Monday, February 16, 2026
TTT: Books for Armchair Travelers
Sunday, February 15, 2026
Sunday Salon -- ¡Mexico!
- Top left: We met up with two of my siblings, Tony and Kathy, and their spouses. In the photo we are finishing our meal in the Asian restaurant at the resort. In addition to two buffets on site, there were several specialty-themed restaurants (Mexican, Asian, Italian, Fish, etc.) which required reservations. I've never been to an all-inclusive resort before. I liked it a lot for the ease and convenience. During the days couples would split up and do whatever they wanted and then every evening we would get together for dinner and sometimes drinks and games afterwards. On Sunday, Feb. 7th, we all gathered at the Sports Bar on the resort site and watched the Superbowl together. They switched the audio to English but it didn't matter since it was so loud in the bar. There were a lot of noisy fans cheering for their favorite team. Since we are all from the West Coast of the US, we all cheered for the Seahawks.
- Top center: This is the view from my lounge chair on many days as I laid under the palm trees near the sea. My husband preferred to lounge on the curtained beds next to my chair. I ended up reading almost a whole, big book (over 400 pages.) The temperatures in the shade were usually in the low 80s with a nice ocean breeze. Often we could see the adventurous souls who ventured out for parasailing, as they sailed by being pulled by boats. Books completed this week: The Guardian and a Thief by Marjan Kamali and The Story of a New Name by Elena Ferrante. I'm still currently reading the Wild Dark Shore by McConaghy. I'm listening to Vinegar Girl by Tyler.

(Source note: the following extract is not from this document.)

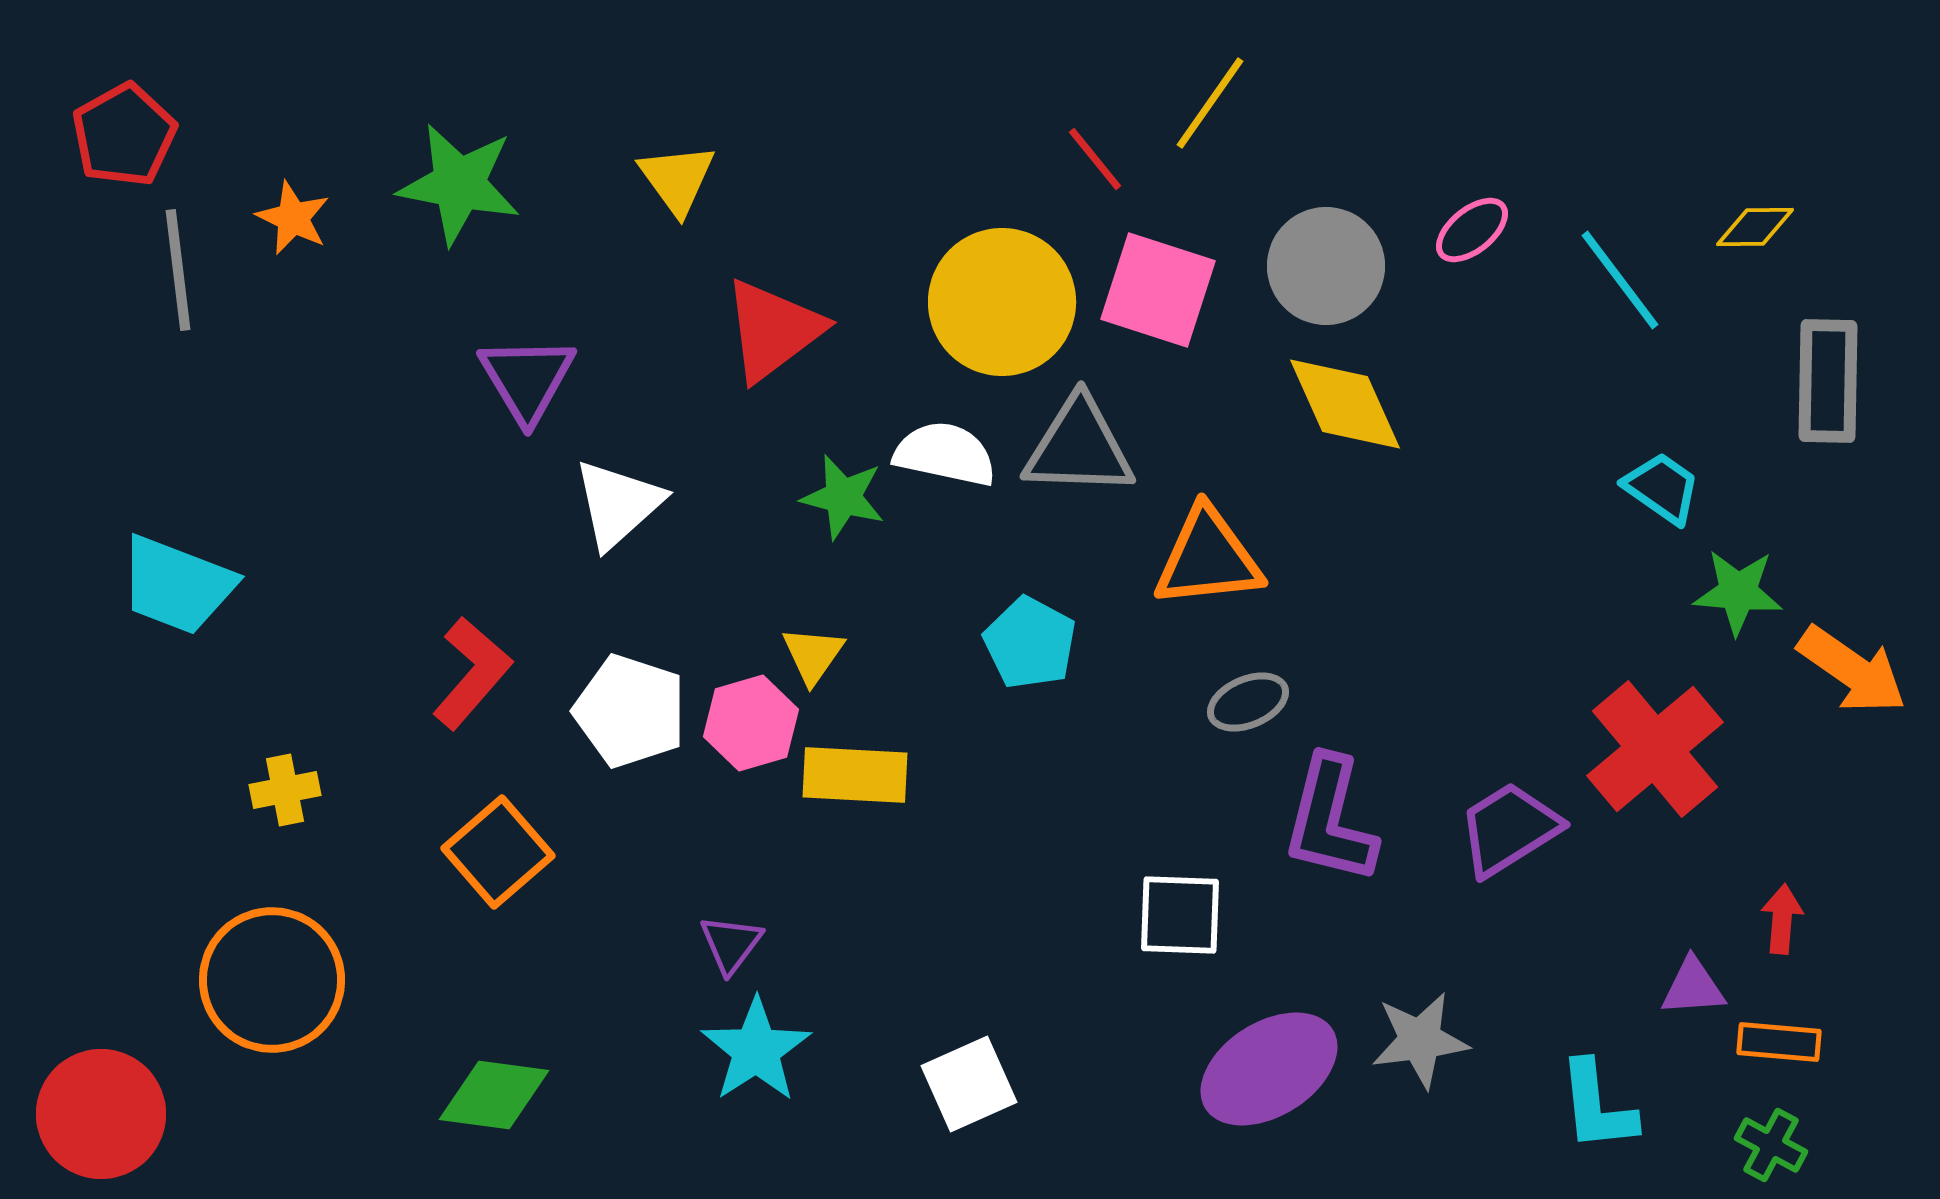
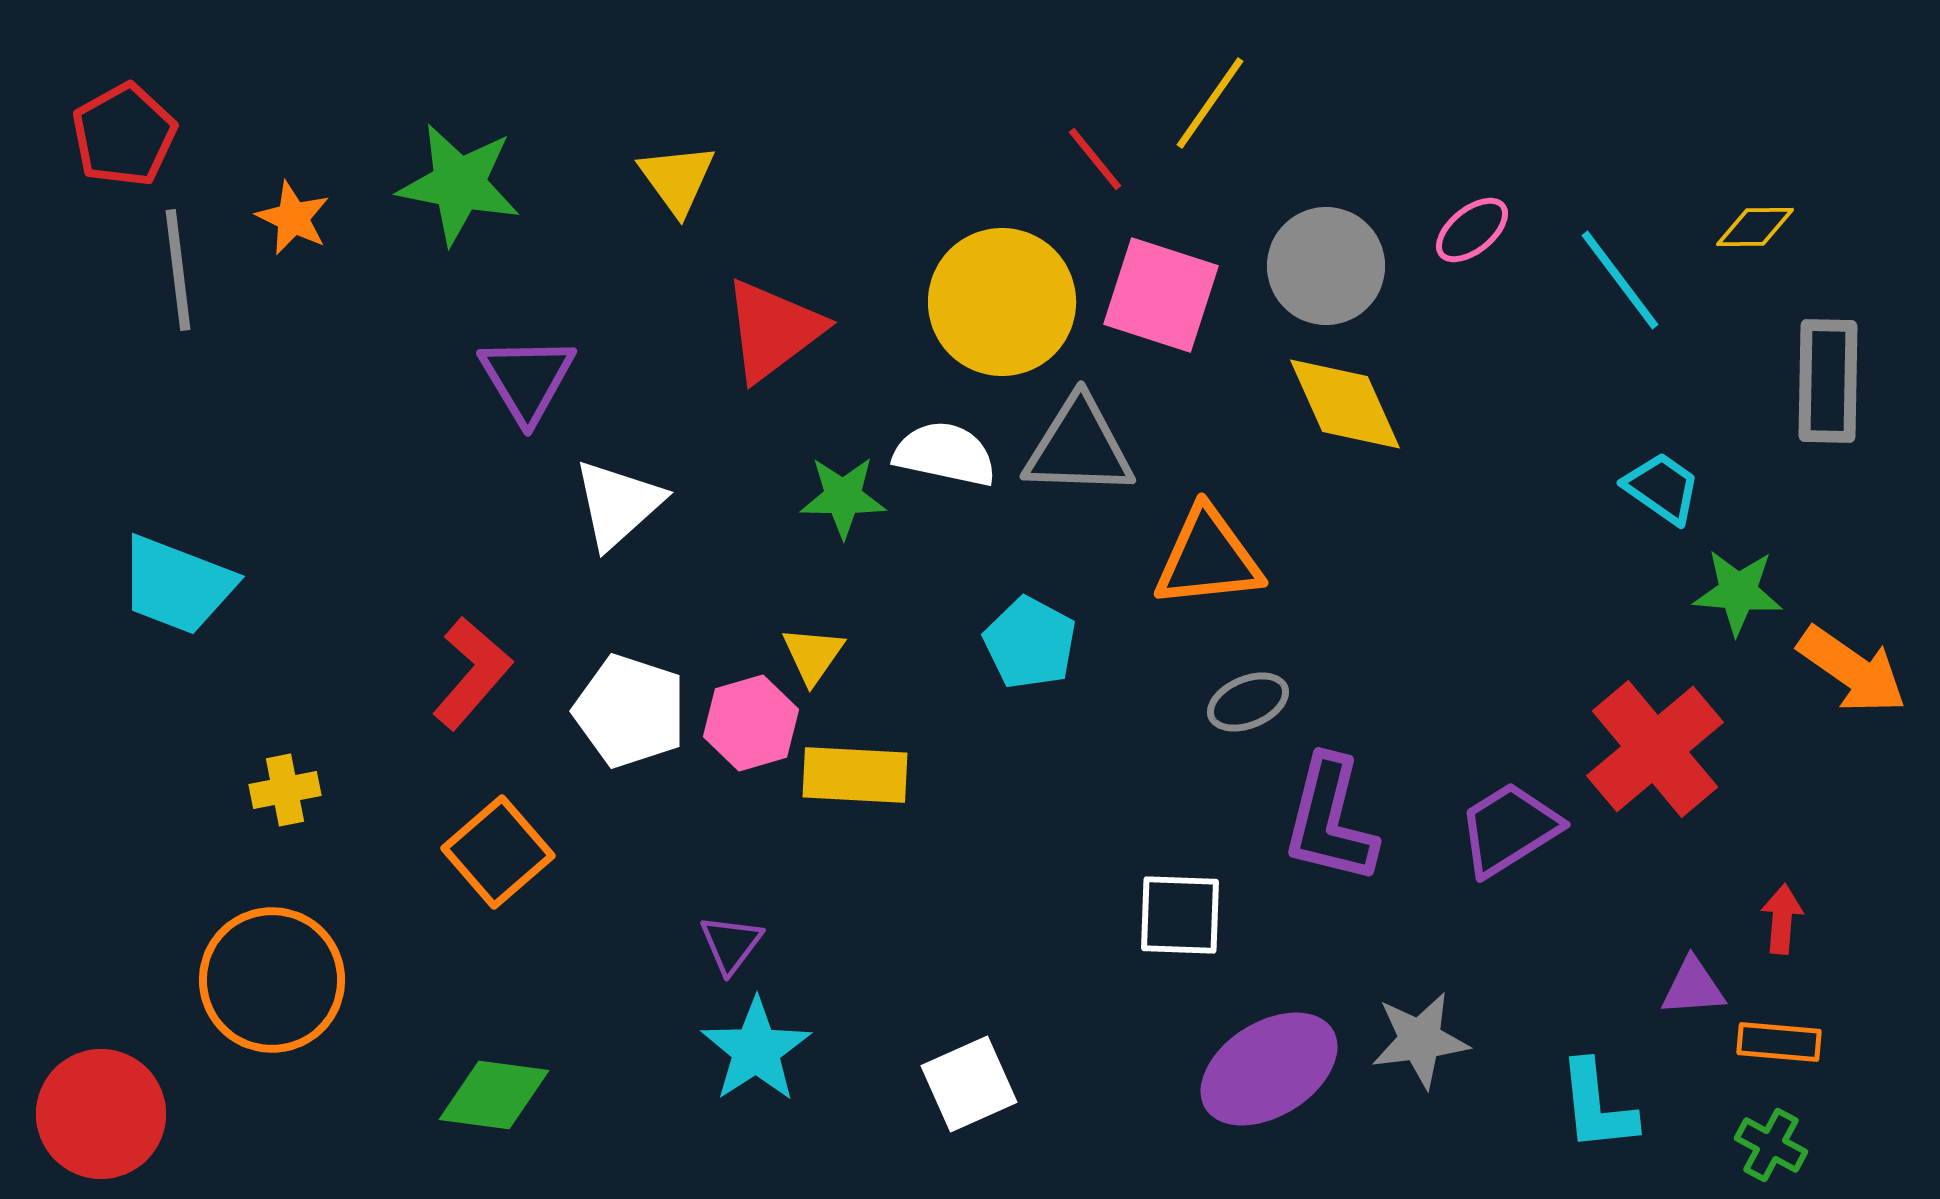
pink square at (1158, 290): moved 3 px right, 5 px down
green star at (843, 497): rotated 14 degrees counterclockwise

- Top right: One afternoon we went to a nearby cenote, The Garden of Eden Cenote, for a refreshing outing. A cenote is a natural, water-filled sinkhole formed by the collapse of limestone bedrock, revealing an underlying, crystal-clear groundwater system. Derived from the Mayan word ts’ono’ot ("well"), these pools are predominantly found in Mexico's Yucatán Peninsula and were historically considered sacred, representing entrances to the underworld. In the photo you see me and Don sitting on a mossy rock watching little fish nibble at the dead skin on our feet and legs. This was my favorite activity of the trip...the cenote, not the fish.
- Middle left: I did a lot of bird watching. Pictured is the Great Kiskadee. Other new birds to me: the Great-tailed Grackle; a group of Ocellated Turkeys; several Tropical Mockingbirds; Yucatán Jays, they were everywhere around the cenote; the Common Squirrel-Cuckoo; I heard the Altamira Oriole and saw its woven, upside-down nest; Brown Pelicans; Black vultures. I also met the Harris Hawk who was working the resort with a handler to keep down the number of grackles who would harass us otherwise. Two other birds seen around the cenote which I've seen before -- an Anhinga pair and a Green Heron working the edges of the sinkhole.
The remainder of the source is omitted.